# [Task requirements]
What lines in the records below include the word "minisig"? Return each one.

[Data supplied Boundary: Start]

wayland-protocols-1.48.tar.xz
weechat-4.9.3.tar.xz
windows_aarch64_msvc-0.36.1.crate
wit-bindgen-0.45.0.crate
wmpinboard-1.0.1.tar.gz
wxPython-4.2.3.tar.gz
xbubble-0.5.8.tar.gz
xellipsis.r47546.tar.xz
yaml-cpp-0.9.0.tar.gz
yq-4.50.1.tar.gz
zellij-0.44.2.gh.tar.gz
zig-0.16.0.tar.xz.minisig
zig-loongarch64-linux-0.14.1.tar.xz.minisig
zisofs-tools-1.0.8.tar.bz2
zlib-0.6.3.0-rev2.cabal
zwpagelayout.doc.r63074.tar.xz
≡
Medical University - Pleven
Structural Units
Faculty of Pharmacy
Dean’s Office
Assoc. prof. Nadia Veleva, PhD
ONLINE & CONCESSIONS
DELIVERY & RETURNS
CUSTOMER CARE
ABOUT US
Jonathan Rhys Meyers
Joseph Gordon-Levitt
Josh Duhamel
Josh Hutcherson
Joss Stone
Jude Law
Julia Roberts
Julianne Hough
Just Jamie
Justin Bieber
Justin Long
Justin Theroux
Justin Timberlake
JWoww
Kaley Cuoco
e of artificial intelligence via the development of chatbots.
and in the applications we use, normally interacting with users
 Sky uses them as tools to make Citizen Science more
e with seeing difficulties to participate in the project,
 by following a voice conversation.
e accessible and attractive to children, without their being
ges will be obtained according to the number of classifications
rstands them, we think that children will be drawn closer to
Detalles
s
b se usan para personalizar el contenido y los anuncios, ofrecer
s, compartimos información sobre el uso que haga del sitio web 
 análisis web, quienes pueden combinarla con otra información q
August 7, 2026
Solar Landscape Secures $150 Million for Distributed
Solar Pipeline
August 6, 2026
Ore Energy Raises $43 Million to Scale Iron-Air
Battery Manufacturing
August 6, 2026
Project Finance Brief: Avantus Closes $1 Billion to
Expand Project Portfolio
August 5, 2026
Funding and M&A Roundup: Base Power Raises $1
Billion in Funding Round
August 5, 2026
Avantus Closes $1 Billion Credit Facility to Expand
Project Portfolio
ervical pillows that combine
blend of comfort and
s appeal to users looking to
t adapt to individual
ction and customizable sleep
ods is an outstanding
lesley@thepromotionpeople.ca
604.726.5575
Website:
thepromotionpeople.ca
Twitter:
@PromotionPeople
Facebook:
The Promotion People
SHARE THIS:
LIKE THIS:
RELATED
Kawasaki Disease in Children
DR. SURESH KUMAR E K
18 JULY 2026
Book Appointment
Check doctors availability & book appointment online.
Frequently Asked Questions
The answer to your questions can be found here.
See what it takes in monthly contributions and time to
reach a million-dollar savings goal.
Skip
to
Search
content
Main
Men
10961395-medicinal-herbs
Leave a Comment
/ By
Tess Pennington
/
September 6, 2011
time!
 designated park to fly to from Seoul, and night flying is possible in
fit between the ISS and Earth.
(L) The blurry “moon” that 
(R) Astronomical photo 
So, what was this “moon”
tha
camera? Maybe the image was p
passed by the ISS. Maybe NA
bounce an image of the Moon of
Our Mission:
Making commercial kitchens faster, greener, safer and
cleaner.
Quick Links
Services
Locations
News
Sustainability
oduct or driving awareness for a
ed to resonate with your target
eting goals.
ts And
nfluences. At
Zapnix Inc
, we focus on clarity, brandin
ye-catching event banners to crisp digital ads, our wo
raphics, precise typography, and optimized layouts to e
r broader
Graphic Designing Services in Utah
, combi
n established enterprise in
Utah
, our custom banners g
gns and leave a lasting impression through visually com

[Data supplied Boundary: End]

# [Written answer]
zig-0.16.0.tar.xz.minisig
zig-loongarch64-linux-0.14.1.tar.xz.minisig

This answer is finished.